(TASK DIRECTIONS): Report all lines of the records that contain "mais".
━━━━
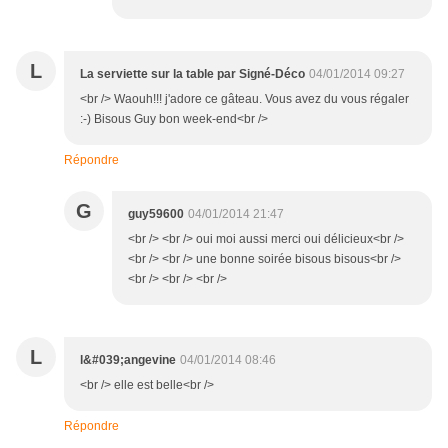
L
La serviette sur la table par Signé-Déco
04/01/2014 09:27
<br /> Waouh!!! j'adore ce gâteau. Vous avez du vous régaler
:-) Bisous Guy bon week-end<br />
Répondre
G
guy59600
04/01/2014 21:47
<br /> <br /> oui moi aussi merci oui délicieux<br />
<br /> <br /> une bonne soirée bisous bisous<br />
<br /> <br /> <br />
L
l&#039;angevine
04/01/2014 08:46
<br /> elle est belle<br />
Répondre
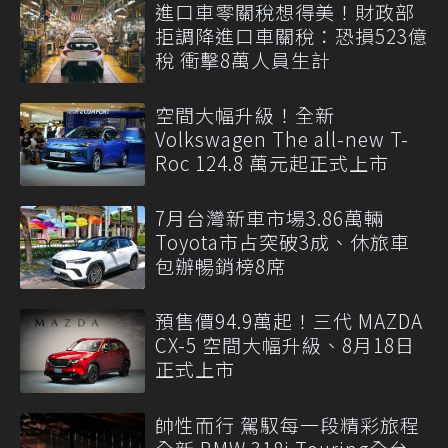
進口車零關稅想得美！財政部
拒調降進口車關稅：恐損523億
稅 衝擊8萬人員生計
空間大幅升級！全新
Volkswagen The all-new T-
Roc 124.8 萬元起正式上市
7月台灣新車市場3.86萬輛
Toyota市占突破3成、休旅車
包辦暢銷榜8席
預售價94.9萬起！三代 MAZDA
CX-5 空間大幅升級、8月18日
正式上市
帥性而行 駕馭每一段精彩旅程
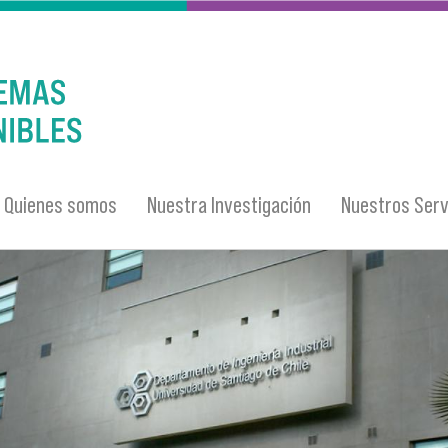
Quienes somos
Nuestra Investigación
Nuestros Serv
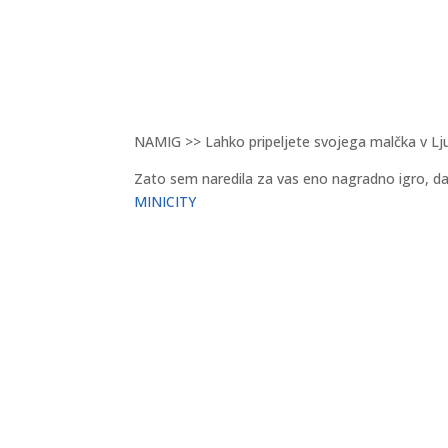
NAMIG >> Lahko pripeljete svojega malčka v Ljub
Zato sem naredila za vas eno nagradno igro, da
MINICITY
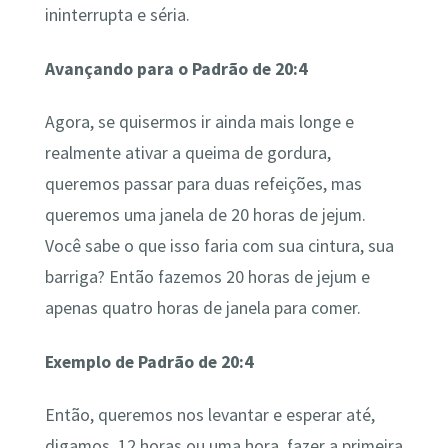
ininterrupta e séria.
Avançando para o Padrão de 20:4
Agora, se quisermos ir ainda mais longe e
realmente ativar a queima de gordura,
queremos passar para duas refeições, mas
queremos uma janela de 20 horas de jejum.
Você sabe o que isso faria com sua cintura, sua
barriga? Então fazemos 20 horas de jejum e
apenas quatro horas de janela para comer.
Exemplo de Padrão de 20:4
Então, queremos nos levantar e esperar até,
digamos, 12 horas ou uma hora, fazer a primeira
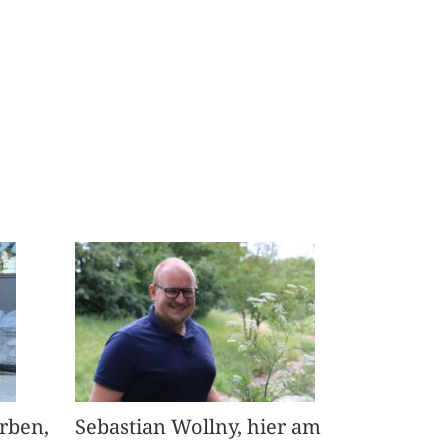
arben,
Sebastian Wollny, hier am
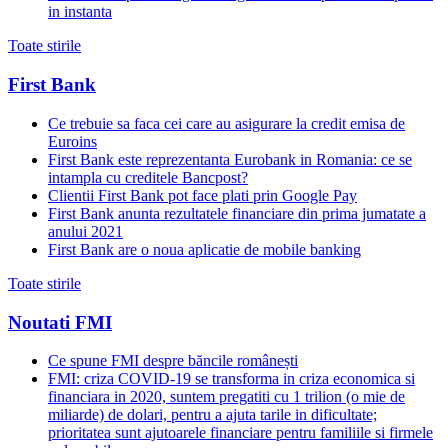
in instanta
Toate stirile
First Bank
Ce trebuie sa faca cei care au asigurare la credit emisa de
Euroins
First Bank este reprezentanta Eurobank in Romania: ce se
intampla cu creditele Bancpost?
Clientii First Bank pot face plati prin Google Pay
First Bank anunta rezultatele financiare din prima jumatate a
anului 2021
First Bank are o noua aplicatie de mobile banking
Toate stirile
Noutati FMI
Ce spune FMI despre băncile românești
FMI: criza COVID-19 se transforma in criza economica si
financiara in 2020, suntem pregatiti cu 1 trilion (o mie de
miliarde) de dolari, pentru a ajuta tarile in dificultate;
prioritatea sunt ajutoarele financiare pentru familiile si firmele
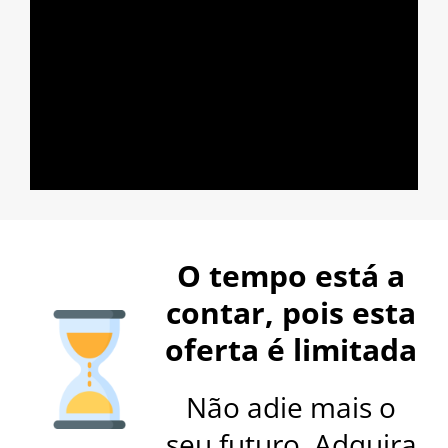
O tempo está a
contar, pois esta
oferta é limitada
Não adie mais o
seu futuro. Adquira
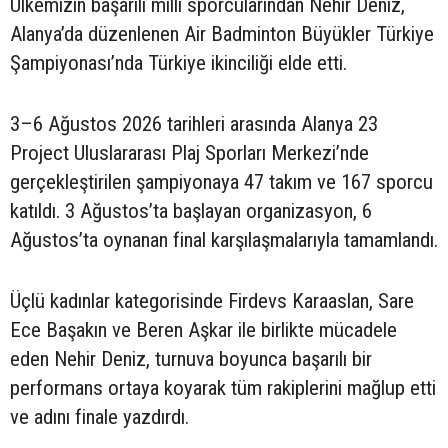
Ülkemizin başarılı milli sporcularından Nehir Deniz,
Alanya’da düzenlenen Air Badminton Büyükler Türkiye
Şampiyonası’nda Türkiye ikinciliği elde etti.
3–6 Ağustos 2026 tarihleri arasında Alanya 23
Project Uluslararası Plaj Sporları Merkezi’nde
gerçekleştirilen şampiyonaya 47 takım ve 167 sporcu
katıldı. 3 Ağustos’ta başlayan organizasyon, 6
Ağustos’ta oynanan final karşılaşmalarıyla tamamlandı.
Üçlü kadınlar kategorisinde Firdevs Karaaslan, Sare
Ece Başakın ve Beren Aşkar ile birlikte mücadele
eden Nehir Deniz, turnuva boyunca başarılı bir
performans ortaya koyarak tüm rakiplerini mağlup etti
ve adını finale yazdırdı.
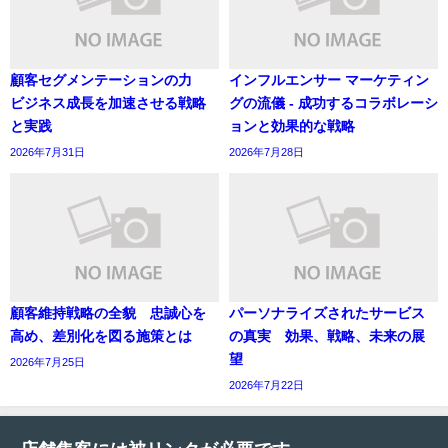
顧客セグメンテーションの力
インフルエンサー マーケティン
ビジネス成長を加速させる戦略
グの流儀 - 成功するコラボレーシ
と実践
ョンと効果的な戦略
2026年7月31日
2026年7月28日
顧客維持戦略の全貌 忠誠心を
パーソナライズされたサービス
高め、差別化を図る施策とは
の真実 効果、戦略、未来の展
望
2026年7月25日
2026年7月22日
━━━━
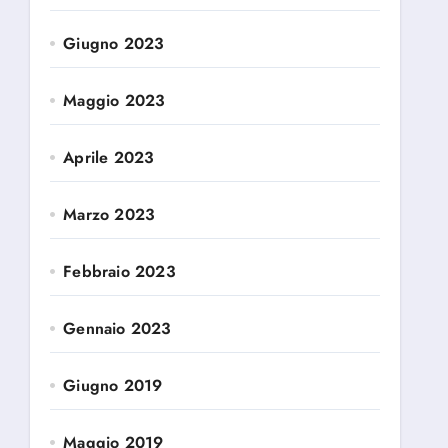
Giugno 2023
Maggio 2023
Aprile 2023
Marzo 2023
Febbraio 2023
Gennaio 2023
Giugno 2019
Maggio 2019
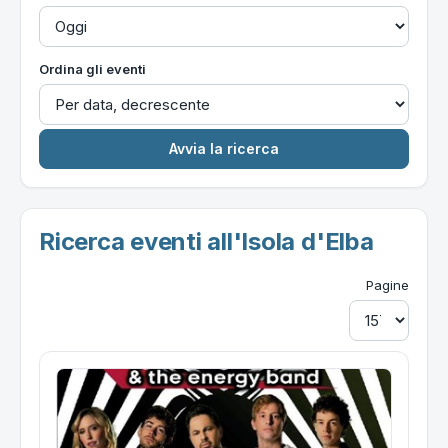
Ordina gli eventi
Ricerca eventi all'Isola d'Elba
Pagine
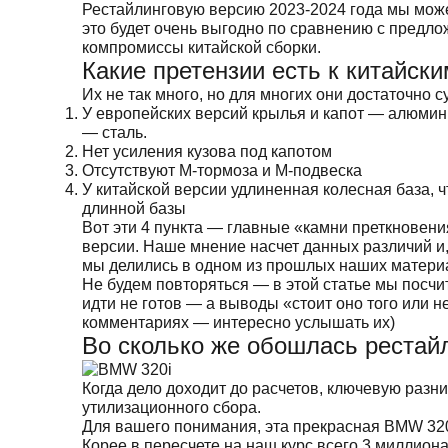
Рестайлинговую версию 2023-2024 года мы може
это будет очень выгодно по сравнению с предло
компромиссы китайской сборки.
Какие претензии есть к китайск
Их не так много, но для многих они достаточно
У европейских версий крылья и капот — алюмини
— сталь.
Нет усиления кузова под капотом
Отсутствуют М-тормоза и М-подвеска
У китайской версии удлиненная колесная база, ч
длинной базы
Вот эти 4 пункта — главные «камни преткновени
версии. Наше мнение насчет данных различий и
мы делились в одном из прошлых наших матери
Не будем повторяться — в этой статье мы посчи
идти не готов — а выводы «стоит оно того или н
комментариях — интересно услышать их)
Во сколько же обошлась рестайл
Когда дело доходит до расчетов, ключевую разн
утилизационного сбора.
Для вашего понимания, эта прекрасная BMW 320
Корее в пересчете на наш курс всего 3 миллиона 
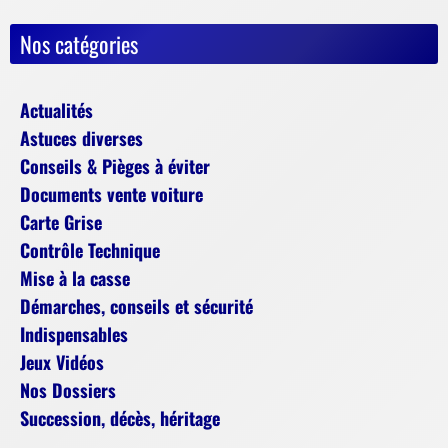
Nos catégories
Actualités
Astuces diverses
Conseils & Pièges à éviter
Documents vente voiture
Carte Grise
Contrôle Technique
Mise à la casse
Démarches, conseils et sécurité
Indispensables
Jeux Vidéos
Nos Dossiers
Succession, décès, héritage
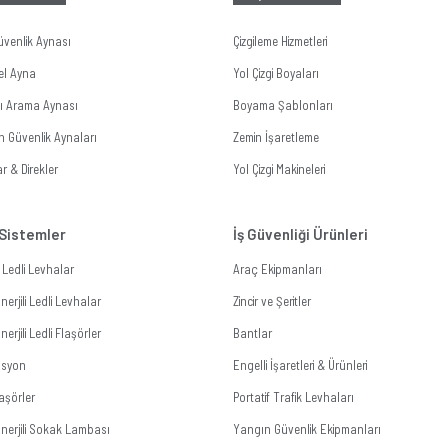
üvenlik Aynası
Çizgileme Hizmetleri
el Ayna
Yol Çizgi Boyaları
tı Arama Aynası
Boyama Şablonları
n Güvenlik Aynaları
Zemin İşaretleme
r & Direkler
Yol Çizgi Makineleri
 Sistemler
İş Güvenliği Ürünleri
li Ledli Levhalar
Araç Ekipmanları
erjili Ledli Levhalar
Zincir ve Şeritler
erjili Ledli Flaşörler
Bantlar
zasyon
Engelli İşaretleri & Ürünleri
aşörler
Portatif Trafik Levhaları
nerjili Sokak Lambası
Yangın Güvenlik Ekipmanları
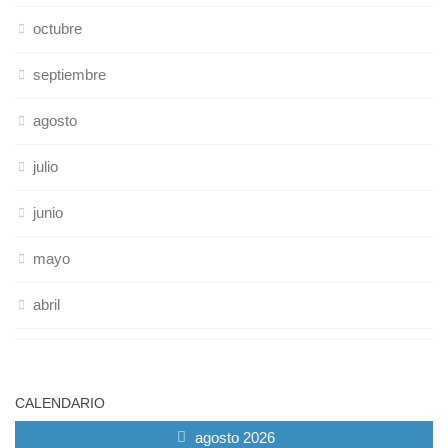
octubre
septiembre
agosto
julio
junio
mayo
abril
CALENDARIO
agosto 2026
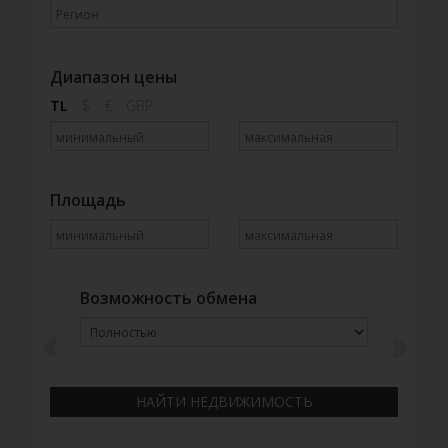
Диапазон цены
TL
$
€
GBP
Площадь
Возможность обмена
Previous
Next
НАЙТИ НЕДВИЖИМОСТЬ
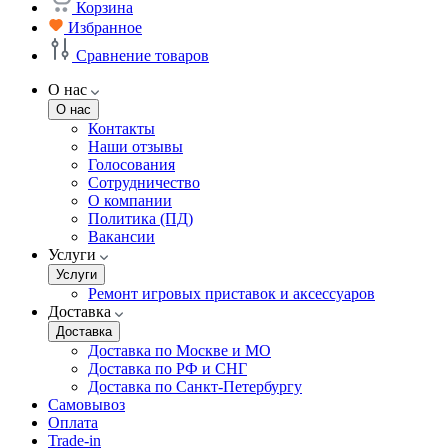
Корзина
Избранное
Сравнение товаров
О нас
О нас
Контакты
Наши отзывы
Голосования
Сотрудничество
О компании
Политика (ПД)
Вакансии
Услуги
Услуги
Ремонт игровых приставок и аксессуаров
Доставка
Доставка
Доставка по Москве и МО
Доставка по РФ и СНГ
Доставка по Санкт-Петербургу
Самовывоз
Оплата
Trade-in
━━━━
(REPLY TO THE TASK):
Agora, se quisermos ir ainda mais longe e
Não adie mais o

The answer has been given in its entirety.